Saturday night, still resisting the Oxycontin, I blew through Steve Martin's memoir about his development as a stand-up comic. There's a lot to like about this book, even beyond it being possible to consume in a single reading session. For our purposes, I'll just post a chunk of this 1966 meeting with Aaron Copland, who met with the then-unknown Martin and a friend who was researching a college paper.
"We knocked on the door, Copland answered, and over his shoulder we saw a group of men sitting in the living room wearing what looked like skimpy black thongs. He escorted us back to a flagstone patio, where I had the demanding job of turning the tape recorder on and off while Phil asked questions about Copland's creative process. We emerged a half hour later with the coveted interview and got in the car, never mentioning the men in skimpy black thongs, because, like trigonometry, we couldn't quite comprehend it."
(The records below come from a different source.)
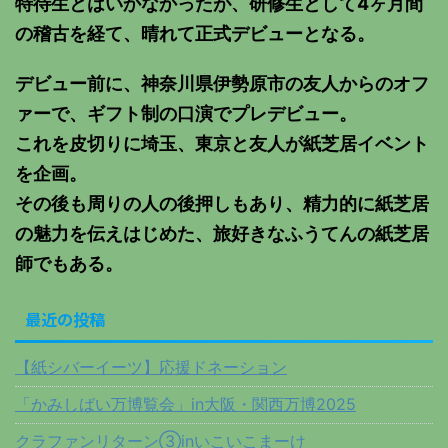
特待生とはいかなかったが、研修生として4ヶ月間
の稽古を経て、晴れて正式デビューとなる。
デビュー前に、神奈川県伊勢原市の友人からのオフ
ァーで、ギフト制の口演でプレデビュー。
これを皮切りに埼玉、東京と友人が紙芝居イベント
を企画。
その後も周りの人の後押しもあり、精力的に紙芝居
の魅力を伝えはじめた、旅好きなふうてんの紙芝居
師でもある。
最近の投稿
【紙シバーイーツ】応援ドネーション
「かみしばい万博覧会」in大阪・関西万博2025
クラファンリターン③inいこいこまーけ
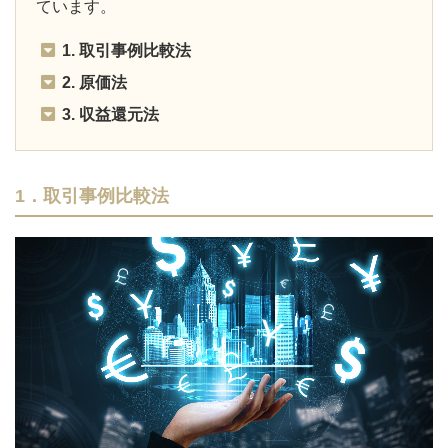
ています。
1. 取引事例比較法
2. 原価法
3. 収益還元法
1．取引事例比較法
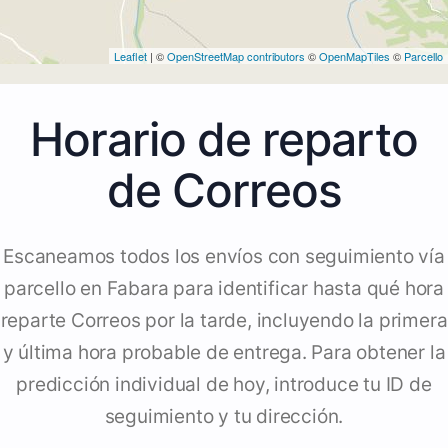
Leaflet
| ©
OpenStreetMap contributors
©
OpenMapTiles
©
Parcello
Horario de reparto
de Correos
Escaneamos todos los envíos con seguimiento vía
parcello en Fabara para identificar hasta qué hora
reparte Correos por la tarde, incluyendo la primera
y última hora probable de entrega. Para obtener la
predicción individual de hoy, introduce tu ID de
seguimiento y tu dirección.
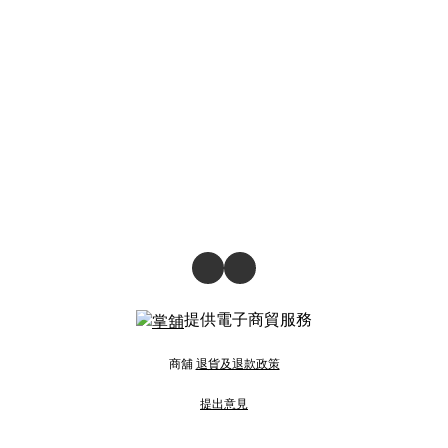
提供電子商貿服務
商舖
退貨及退款政策
提出意見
Sam Allis catches up with James Levine, who the Globe columnist admires despite admitting "I've ground my teeth to powder over the years from the likes of Carter and Schoenberg."
F. Scott was right. The rich really are different than you and I. For starters, they can turn to Warren Buffett for advice.
The New York Times dips into the Murakami show, and asks whether it's right for a museum to accept support from a commercial gallery with a clear stake in an artist's work.
Did anybody really think the Celtics would go 82-0?